A Montpellier, les militants du Barricade appellent à une solution alternative à ce 1er mai avorté, celle d’une Assemblée Générale dématérialisée et ouverte à tous dès 18H, sur leur serveur Discord, afin de préparer la réaction du mouvement social au déconfinement, mais bien plus, à envisager les éventualités du monde de demain. Un mode d’action et de débat original que le collectif appelle à démultiplier localement sur le territoire.

Aujourd’hui nous constatons que les inégalités sont criantes quand on demande aux travailleurs et travailleuses de sacrifier leur santé dans des entrepôts logistiques, des centres de tri postaux, des usines non essentielles, des chantiers, des livraisons de marchandises diverses, des exploitations agricoles, et tant d’autres pour continuer à augmenter les profits des patrons.
Aujourd’hui nous constatons que les violences policières, que les Gilets Jaunes ont permis de dévoiler à tous et toutes, continuent de s’abattre sur les quartiers populaires, ces mêmes quartiers où vivent les gens qui continuent à travailler et faire tourner l’économie du pays.
À l’heure où l’on commence à voir poindre le début du déconfinement il apparaît maintenant que le gouvernement a décidé de relancer l’économie au prix de nouveaux sacrifices de la part des travailleurs et travailleuses : 60 heures de travail par semaine, fin des RTT, congés forcés et décidés par l’employeur, encouragement au travail gratuit dans les champs, fermeture des conseils prud’homaux, défaut de sécurité pour les salarié.e.s …
Alors que c’est tout autre chose qui nous revient.

Dans d’autres villes, comme à Gap, des militants appellent quant à eux à tout simplement braver le confinement en manifestant, entre autres, “contre la guerre sociale faite par la classe bourgeoise aux prolétaires, contre la guerre faite aux services publics, contre la guerre aux droits fondamentaux d’aller et venir, de se réunir, de se rassembler, contre la guerre quotidienne aux habitants des quartiers populaires et aux nomades, contre la guerre économique quand on nous encourage à pousser nos caddies, et que le droit de retrait des travailleurs-euses en danger est mis à mal”, “contre l’hypocrisie qui consiste à faire applaudir à 20h chaque soir celles et ceux qui se faisaient tirer dessus au flash-ball chaque samedi il n’y a pas si longtemps, comme tout-es les précarisé-es du capitalisme”, et “pour l’expropriation de tous les capitalistes, responsables en dernier ressort de la catastrophe actuelle.” Les militants de Gap appellent à tenir cette manifestation en respectant la distanciation sociale, sur le modèle de celle qui s’est récemment tenue en Israël contre Benyamin Netanyahu.

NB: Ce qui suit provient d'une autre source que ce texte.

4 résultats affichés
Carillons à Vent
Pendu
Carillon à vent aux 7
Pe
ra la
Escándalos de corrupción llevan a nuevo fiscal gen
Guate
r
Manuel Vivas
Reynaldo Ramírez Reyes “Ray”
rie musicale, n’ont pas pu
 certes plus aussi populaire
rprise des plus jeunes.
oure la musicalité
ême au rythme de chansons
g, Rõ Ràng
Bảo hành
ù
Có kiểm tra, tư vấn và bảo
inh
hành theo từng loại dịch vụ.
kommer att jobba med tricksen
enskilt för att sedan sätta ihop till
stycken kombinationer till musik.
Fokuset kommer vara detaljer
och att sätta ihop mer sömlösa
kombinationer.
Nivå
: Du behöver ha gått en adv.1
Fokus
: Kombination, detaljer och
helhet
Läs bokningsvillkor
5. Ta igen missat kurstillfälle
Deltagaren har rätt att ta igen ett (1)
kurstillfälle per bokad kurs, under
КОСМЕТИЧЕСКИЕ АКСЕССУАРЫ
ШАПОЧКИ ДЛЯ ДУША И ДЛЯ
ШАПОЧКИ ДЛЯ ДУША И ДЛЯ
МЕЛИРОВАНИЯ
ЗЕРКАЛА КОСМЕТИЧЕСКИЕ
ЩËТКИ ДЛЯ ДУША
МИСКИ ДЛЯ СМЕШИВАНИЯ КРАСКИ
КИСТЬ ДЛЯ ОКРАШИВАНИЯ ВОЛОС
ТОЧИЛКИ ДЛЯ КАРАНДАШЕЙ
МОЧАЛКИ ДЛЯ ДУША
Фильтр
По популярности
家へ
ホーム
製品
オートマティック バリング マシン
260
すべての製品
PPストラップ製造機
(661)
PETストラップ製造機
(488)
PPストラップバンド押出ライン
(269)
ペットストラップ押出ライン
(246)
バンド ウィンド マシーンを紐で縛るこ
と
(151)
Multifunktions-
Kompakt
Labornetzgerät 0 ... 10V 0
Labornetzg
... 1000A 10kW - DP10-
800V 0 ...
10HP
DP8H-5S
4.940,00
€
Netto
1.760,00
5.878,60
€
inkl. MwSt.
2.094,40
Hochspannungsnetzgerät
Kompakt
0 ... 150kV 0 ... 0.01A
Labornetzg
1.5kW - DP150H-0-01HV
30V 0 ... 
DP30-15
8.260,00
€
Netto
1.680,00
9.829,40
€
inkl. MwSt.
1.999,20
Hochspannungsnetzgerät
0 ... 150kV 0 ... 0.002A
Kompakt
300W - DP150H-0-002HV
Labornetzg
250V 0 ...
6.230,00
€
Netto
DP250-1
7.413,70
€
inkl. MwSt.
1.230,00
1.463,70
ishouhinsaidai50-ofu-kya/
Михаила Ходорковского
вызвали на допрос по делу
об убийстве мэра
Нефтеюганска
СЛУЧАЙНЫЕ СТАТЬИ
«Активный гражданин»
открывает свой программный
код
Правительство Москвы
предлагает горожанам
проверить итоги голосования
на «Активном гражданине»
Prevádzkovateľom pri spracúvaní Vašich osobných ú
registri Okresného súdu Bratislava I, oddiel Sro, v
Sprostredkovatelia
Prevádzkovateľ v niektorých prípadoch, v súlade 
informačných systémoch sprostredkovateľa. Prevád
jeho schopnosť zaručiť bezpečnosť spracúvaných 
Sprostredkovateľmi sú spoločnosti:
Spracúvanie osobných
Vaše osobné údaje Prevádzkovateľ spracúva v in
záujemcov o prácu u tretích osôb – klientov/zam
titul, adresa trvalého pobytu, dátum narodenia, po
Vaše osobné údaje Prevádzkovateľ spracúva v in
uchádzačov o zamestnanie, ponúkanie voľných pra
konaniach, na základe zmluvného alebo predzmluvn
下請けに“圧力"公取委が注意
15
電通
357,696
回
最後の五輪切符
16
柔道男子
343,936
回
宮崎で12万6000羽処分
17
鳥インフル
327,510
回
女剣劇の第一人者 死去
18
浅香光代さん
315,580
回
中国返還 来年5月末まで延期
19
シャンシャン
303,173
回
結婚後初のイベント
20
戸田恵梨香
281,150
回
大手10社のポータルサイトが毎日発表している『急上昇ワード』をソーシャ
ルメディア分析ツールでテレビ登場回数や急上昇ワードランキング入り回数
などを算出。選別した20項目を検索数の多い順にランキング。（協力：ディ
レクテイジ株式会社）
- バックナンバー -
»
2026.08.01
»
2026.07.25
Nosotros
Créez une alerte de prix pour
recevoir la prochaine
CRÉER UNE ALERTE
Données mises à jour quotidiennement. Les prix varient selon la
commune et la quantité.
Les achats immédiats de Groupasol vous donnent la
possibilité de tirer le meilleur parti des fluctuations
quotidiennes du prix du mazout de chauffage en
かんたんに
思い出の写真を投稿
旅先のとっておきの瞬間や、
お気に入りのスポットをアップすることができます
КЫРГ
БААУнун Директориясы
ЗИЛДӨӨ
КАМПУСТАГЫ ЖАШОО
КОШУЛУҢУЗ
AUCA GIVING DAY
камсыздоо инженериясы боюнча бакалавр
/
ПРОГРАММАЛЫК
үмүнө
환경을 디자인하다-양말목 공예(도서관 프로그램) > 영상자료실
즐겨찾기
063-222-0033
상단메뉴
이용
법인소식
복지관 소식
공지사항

Dans la rue ou confiné, ce premier mai aura tout d’un goût unique et inédit dans notre pays. Si la participation à de tels événements découle de la responsabilité de chacun, et bien que les effets positifs du confinement soient indéniables sur nos services de santé, la responsabilité du gouvernement est quant à elle d’ores et déjà engagée sur le fait d’avoir maintenu des événements massifs tels que le premier tour des municipales, et favorisé au maximum l’activité des multinationales et donc mis en danger les travailleurs souvent les plus précaires. Certains semblent donc en droit de se demander si on est vraiment à un jour et à une manifestation près, et dévoilent dès à présent leurs velléités à rendre au gouvernement la monnaie de sa pièce.